[Dataset items]
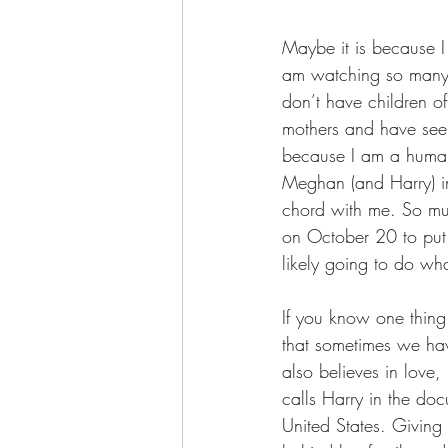
Maybe it is because I 
am watching so many o
don’t have children o
mothers and have seen 
because I am a human b
Meghan (and Harry) i
chord with me. So muc
on October 20 to put
likely going to do what
If you know one thing 
that sometimes we hav
also believes in love
calls Harry in the doc
United States. Giving 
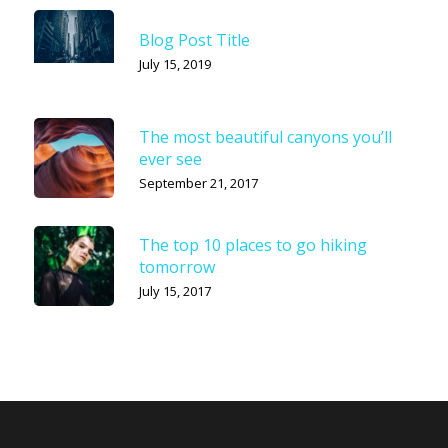
Blog Post Title
July 15, 2019
The most beautiful canyons you’ll
ever see
September 21, 2017
The top 10 places to go hiking
tomorrow
July 15, 2017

-- What is being asked --
What lines of the data contain the string "have"? List them.

-- Answer space --
don’t have children o
mothers and have seen 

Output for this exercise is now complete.